I expected a lot of “afterschool special” moments filled with exposition about #blacklivesmatter and white privilege. There was some of that. But there was also a realness in the writing and a sincerity in the actors’ deliveries that kept me fully present and invested in the characters, the plot, and the film’s message.
The movie felt like one gut-punch after another and with subject matter like this, the tears and anger that follow are inevitable reactions. But there were joyful moments with pretty decent laughs to give us a few breaks from the intensity. Was there overacting? Hell yes! It is a teen-centered movie, after all. And more importantly, how else do Black folks demonstrate our pain to white audiences? It was tolerable enough, though, that it didn’t pull me out of the story. The last 20 minutes, however, dragged on and on searching for a suitable ending to all of the conflict introduced throughout the film. But there’s really no simple ending to a story like this. And that made this 2 hour plus movie annoying toward the end.

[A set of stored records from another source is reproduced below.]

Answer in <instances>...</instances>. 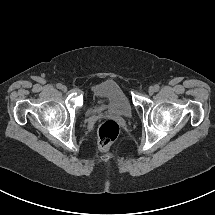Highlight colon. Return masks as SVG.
<instances>
[{"label":"colon","mask_w":215,"mask_h":215,"mask_svg":"<svg viewBox=\"0 0 215 215\" xmlns=\"http://www.w3.org/2000/svg\"><path fill=\"white\" fill-rule=\"evenodd\" d=\"M120 127L114 120H105L98 127V146L106 150L118 137Z\"/></svg>","instance_id":"5ec220e1"}]
</instances>
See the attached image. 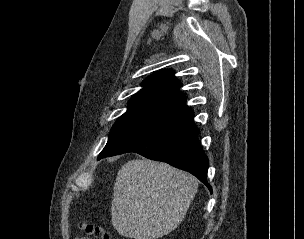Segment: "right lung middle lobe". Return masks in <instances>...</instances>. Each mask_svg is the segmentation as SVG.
Wrapping results in <instances>:
<instances>
[{"label":"right lung middle lobe","instance_id":"right-lung-middle-lobe-1","mask_svg":"<svg viewBox=\"0 0 304 239\" xmlns=\"http://www.w3.org/2000/svg\"><path fill=\"white\" fill-rule=\"evenodd\" d=\"M167 122L165 118L147 113H124L113 125L108 142L99 154L98 160Z\"/></svg>","mask_w":304,"mask_h":239}]
</instances>
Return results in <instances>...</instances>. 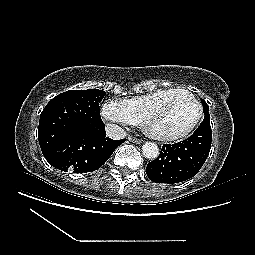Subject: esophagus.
Masks as SVG:
<instances>
[{
	"label": "esophagus",
	"instance_id": "esophagus-1",
	"mask_svg": "<svg viewBox=\"0 0 255 255\" xmlns=\"http://www.w3.org/2000/svg\"><path fill=\"white\" fill-rule=\"evenodd\" d=\"M128 139H129L131 142L136 143V144L142 143V140H141V139H138V138H135V137H132V136L128 137Z\"/></svg>",
	"mask_w": 255,
	"mask_h": 255
}]
</instances>
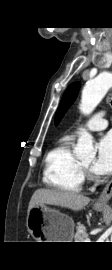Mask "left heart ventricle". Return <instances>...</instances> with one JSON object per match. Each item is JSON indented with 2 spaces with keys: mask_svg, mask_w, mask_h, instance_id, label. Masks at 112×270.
Wrapping results in <instances>:
<instances>
[{
  "mask_svg": "<svg viewBox=\"0 0 112 270\" xmlns=\"http://www.w3.org/2000/svg\"><path fill=\"white\" fill-rule=\"evenodd\" d=\"M82 163H83L85 166L89 167V166H91L92 161H91V160H89V161H83Z\"/></svg>",
  "mask_w": 112,
  "mask_h": 270,
  "instance_id": "1",
  "label": "left heart ventricle"
}]
</instances>
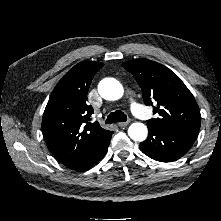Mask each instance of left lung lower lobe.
Segmentation results:
<instances>
[{"mask_svg":"<svg viewBox=\"0 0 221 221\" xmlns=\"http://www.w3.org/2000/svg\"><path fill=\"white\" fill-rule=\"evenodd\" d=\"M148 138L140 143V149L150 158L171 162L182 157L193 145L197 133L169 131L148 125Z\"/></svg>","mask_w":221,"mask_h":221,"instance_id":"1","label":"left lung lower lobe"}]
</instances>
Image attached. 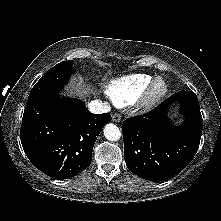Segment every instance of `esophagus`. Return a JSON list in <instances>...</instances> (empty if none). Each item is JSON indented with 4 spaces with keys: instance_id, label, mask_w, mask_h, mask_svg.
Returning a JSON list of instances; mask_svg holds the SVG:
<instances>
[{
    "instance_id": "esophagus-1",
    "label": "esophagus",
    "mask_w": 221,
    "mask_h": 221,
    "mask_svg": "<svg viewBox=\"0 0 221 221\" xmlns=\"http://www.w3.org/2000/svg\"><path fill=\"white\" fill-rule=\"evenodd\" d=\"M112 121L113 122H120L121 121V115L117 114V113L113 114L112 115Z\"/></svg>"
}]
</instances>
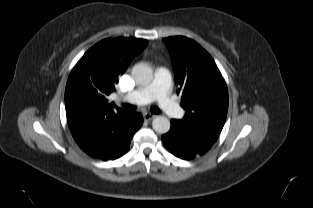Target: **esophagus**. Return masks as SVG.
<instances>
[{"mask_svg":"<svg viewBox=\"0 0 313 208\" xmlns=\"http://www.w3.org/2000/svg\"><path fill=\"white\" fill-rule=\"evenodd\" d=\"M155 117H156V115H154V114L147 113V112L143 113V118L146 121H150V120L154 119Z\"/></svg>","mask_w":313,"mask_h":208,"instance_id":"esophagus-1","label":"esophagus"}]
</instances>
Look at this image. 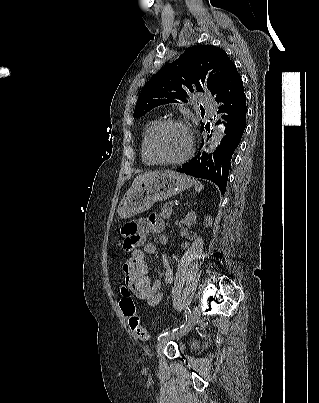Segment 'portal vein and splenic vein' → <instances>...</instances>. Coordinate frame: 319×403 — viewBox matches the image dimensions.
I'll return each instance as SVG.
<instances>
[{"label": "portal vein and splenic vein", "mask_w": 319, "mask_h": 403, "mask_svg": "<svg viewBox=\"0 0 319 403\" xmlns=\"http://www.w3.org/2000/svg\"><path fill=\"white\" fill-rule=\"evenodd\" d=\"M171 206H173V202L171 201L170 203H169Z\"/></svg>", "instance_id": "18ae733b"}]
</instances>
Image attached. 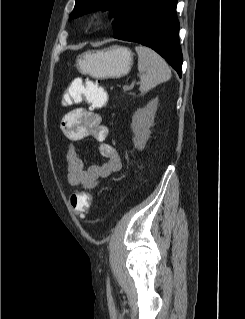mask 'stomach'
Instances as JSON below:
<instances>
[{"instance_id": "stomach-1", "label": "stomach", "mask_w": 245, "mask_h": 319, "mask_svg": "<svg viewBox=\"0 0 245 319\" xmlns=\"http://www.w3.org/2000/svg\"><path fill=\"white\" fill-rule=\"evenodd\" d=\"M132 64L131 50L117 45L103 50L87 51L77 58L79 71L98 79L123 77L129 73Z\"/></svg>"}]
</instances>
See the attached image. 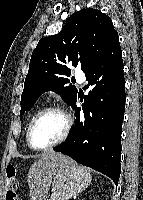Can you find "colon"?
<instances>
[{"label": "colon", "mask_w": 143, "mask_h": 200, "mask_svg": "<svg viewBox=\"0 0 143 200\" xmlns=\"http://www.w3.org/2000/svg\"><path fill=\"white\" fill-rule=\"evenodd\" d=\"M17 187H18V181L16 177V169L13 165H9L7 167L6 179H5L6 200H16Z\"/></svg>", "instance_id": "1"}]
</instances>
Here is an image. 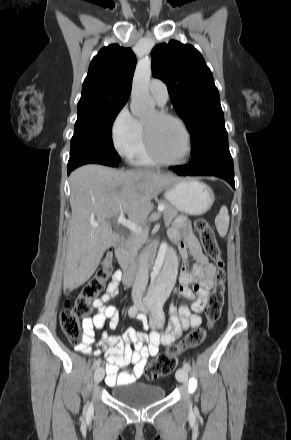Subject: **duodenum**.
Wrapping results in <instances>:
<instances>
[{"label":"duodenum","instance_id":"1","mask_svg":"<svg viewBox=\"0 0 291 440\" xmlns=\"http://www.w3.org/2000/svg\"><path fill=\"white\" fill-rule=\"evenodd\" d=\"M121 235L116 234L115 235V242L113 244V249H116L119 247L121 242ZM155 255L154 251L150 250L148 252V258L146 260V265L144 269H139L137 267L130 266L128 264H125L123 266V281L126 285L132 284L138 277H140L143 272L146 270V268L154 263Z\"/></svg>","mask_w":291,"mask_h":440}]
</instances>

The film highlights broad issues Black communities face: the tough choices we make to escape poverty, the frustration and confusion of being Black navigating white spaces, the very real set up of prison pipelines in public schools, and the struggle to transform family curses into family legacy. It’s clearly attempting to educate an audience that won’t ever see a Black neighborhood up close, while trying keep those of us who actually live there engaged. This film is talking to white people, white teens most likely. There were many in my screening. But I did find myself, a Black woman squarely on the inside of Black struggle in America, really considering how much hate I give to those that inflict pain on us. In that respect, I think this movie did what it set out to do.